Problem to solve: Look through the entries below and report every line that has "front".

Data provided:

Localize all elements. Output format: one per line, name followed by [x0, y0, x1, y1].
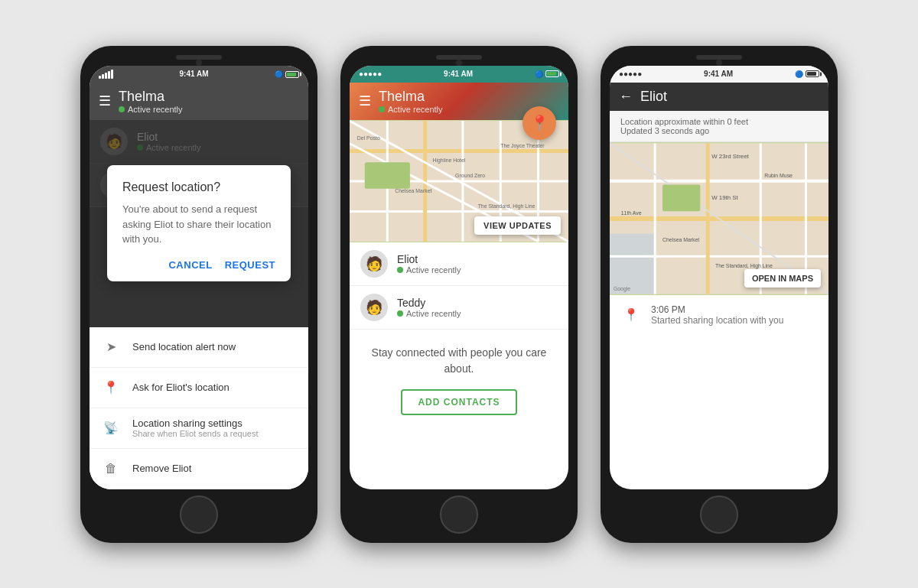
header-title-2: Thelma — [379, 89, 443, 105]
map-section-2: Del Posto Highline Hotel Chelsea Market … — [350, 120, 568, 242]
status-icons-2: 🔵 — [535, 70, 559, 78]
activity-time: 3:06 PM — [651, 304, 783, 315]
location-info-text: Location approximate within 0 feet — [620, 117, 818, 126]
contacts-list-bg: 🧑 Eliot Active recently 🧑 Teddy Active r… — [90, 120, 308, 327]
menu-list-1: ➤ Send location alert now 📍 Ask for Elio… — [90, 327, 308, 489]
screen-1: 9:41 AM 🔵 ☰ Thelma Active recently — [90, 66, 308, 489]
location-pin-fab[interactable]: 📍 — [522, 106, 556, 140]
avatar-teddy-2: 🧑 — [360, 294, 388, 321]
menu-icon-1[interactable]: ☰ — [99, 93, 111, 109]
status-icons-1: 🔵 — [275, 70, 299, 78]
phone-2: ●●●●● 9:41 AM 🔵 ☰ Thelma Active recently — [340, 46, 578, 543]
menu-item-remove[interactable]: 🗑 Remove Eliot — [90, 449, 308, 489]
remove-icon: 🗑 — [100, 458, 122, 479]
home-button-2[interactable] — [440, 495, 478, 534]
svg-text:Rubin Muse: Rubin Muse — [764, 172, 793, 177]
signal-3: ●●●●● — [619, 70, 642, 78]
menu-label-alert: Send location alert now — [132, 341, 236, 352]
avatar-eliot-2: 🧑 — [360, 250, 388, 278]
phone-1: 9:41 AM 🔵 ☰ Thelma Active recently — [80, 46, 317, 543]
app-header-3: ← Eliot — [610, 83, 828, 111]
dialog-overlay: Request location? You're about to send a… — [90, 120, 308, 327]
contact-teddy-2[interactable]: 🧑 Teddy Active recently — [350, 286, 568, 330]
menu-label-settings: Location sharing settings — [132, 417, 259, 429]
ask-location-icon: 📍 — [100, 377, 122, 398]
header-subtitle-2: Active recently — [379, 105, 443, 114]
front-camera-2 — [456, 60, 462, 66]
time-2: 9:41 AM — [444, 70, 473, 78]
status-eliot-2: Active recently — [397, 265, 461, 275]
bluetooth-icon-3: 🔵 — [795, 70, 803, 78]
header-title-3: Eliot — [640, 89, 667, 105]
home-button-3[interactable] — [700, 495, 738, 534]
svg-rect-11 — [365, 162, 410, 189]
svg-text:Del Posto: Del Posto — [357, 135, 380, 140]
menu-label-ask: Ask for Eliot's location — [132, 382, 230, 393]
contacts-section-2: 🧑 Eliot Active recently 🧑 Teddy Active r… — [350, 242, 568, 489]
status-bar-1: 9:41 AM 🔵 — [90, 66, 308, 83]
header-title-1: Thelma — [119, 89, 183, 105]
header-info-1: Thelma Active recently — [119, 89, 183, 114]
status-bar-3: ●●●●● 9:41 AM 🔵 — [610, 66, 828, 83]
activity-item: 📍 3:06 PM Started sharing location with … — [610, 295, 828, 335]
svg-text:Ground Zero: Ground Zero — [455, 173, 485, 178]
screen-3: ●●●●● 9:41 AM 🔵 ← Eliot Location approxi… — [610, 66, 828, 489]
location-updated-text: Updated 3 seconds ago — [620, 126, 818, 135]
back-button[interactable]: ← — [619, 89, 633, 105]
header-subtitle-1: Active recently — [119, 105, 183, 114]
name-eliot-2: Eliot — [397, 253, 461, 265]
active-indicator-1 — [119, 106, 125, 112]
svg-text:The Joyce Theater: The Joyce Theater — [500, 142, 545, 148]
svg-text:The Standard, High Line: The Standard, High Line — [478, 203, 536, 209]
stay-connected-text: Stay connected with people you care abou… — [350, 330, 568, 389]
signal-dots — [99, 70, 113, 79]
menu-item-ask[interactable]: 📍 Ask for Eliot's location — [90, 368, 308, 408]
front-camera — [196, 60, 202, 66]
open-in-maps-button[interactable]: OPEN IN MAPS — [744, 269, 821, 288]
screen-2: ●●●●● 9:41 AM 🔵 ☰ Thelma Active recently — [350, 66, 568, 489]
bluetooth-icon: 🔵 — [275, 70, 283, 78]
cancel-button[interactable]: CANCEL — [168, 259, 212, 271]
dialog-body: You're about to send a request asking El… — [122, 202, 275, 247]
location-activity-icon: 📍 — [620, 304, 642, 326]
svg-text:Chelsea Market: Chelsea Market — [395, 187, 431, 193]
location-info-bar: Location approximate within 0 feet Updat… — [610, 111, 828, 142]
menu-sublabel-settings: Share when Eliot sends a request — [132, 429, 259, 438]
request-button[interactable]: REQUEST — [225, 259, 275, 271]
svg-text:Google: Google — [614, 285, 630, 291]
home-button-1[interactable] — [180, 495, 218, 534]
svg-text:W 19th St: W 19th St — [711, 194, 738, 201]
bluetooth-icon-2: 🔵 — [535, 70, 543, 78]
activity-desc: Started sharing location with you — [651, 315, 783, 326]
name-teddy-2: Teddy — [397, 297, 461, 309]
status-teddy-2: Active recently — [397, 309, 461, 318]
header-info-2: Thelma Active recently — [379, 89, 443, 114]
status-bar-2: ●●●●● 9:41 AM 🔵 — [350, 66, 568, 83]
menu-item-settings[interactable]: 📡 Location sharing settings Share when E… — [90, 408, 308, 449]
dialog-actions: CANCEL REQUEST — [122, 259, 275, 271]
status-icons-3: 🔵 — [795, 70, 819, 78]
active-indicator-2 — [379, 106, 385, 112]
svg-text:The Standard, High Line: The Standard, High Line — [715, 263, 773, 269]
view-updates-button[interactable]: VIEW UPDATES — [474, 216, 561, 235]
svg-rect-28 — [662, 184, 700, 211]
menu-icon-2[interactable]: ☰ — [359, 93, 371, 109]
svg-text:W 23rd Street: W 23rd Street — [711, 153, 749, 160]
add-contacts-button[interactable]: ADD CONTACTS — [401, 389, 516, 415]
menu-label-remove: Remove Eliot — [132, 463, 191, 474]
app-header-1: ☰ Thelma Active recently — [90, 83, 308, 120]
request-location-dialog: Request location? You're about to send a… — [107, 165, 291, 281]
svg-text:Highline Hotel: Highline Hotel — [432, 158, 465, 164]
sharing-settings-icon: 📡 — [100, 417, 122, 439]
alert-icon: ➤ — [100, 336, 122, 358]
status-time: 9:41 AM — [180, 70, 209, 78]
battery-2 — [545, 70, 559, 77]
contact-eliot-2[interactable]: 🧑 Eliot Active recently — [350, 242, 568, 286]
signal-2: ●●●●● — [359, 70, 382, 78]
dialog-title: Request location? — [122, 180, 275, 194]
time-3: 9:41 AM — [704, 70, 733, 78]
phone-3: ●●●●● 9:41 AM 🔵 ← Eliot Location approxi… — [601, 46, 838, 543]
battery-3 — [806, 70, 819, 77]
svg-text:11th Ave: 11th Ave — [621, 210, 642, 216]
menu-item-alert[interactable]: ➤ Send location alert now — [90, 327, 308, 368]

==

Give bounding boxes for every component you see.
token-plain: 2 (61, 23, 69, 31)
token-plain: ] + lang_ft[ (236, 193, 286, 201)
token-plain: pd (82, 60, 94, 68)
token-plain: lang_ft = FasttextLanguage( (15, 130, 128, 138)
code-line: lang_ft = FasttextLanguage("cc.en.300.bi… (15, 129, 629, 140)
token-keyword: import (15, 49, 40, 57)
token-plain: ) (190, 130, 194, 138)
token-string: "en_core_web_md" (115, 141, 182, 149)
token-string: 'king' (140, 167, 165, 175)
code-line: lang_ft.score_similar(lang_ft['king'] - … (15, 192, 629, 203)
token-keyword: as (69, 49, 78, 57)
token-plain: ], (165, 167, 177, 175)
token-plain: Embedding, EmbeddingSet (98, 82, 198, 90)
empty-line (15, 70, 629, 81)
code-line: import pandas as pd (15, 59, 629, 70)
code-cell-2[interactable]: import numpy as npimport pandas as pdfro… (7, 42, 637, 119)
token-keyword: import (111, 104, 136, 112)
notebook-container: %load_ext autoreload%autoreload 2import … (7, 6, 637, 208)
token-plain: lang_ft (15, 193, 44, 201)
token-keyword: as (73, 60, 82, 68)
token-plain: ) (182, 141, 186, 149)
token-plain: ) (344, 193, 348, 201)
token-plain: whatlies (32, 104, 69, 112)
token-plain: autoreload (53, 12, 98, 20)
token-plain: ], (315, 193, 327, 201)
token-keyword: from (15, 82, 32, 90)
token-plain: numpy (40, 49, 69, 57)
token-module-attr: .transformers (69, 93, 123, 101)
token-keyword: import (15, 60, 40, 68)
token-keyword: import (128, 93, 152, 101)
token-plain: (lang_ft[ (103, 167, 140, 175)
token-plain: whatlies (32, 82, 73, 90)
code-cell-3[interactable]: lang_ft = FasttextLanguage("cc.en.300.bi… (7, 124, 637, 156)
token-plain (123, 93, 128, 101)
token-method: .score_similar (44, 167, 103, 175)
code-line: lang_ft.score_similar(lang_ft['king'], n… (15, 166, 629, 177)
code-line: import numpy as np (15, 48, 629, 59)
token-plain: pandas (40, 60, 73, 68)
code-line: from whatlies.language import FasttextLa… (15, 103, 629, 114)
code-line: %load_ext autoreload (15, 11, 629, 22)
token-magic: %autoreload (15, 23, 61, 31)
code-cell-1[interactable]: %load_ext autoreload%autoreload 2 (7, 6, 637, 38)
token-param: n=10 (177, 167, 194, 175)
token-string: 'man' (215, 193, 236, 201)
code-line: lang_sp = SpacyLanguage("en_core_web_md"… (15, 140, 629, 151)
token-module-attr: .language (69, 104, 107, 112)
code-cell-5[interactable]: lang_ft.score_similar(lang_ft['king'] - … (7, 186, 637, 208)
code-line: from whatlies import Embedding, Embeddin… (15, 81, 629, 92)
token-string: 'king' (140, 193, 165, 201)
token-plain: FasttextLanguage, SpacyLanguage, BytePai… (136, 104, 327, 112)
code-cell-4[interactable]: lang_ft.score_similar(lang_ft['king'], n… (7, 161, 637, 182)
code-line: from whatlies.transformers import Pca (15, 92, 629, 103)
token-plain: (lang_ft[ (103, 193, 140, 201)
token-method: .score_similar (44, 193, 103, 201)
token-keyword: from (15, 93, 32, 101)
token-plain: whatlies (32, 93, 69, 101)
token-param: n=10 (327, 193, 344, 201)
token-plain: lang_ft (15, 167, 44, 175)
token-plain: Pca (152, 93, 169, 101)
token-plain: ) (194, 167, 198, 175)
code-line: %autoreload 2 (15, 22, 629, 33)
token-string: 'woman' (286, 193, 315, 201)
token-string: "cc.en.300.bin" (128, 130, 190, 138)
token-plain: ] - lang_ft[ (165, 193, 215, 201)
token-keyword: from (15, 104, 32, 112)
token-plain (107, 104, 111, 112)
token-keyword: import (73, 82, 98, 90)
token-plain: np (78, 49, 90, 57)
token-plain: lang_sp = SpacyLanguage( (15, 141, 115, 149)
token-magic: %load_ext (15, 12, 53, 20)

Solved exercise:
front-camera-2 — [456, 60, 462, 66]
front-camera — [196, 60, 202, 66]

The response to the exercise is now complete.